This information is interpolated by Grok AI as exact percentages were not available.

Today there are 2 to 3x more college students than there were in the 1960s and 1970s. Consequently, just by how the data is counted, more young people today are shown as “living at home” just because of the far higher percent now attending college (and living at home while attending a community college or local 4-year college). I lived at home the first 2 years I was at a 4-year college and would have been counted as “living at home” in the late 1970s.
As Grok puts it
- In both eras, full-time college students are much more likely to live with parents or in dorms (which Census counts as “not living independently” until the 1990s; after that, dorms were reclassified, but many still live at home).
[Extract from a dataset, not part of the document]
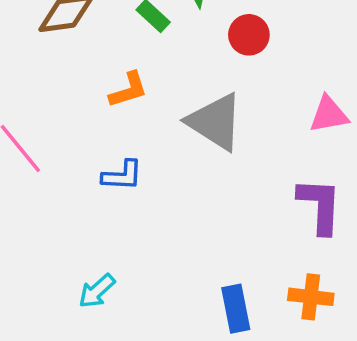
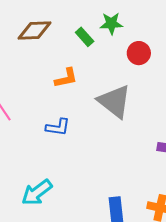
cyan arrow: (97, 291) -> (37, 193), size x1.4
- Today: ~25–30% of 18–24-year-old college students live with parents (especially at commuter schools and community colleges). Another ~20–25% live in dorms (counted separately now).
- Boomer era: Far fewer students in college then, and most who did go to college lived on-campus or off-campus in cheap apartments (dorms were smaller, and many schools were commuter anyway).
Result: The sheer increase in college-going mechanically pushes up the “living with parents” percentage even if non-students behave exactly the same as in the 1970s.
Almost half of the increase in “living at home” is explained by the increase in college attendance, says Grok.
Fewer students going to college in the 1960s and 1970s also meant that most young people were working – rather than living at home and going to college.
See why it is incorrect to do direct comparisons between generations?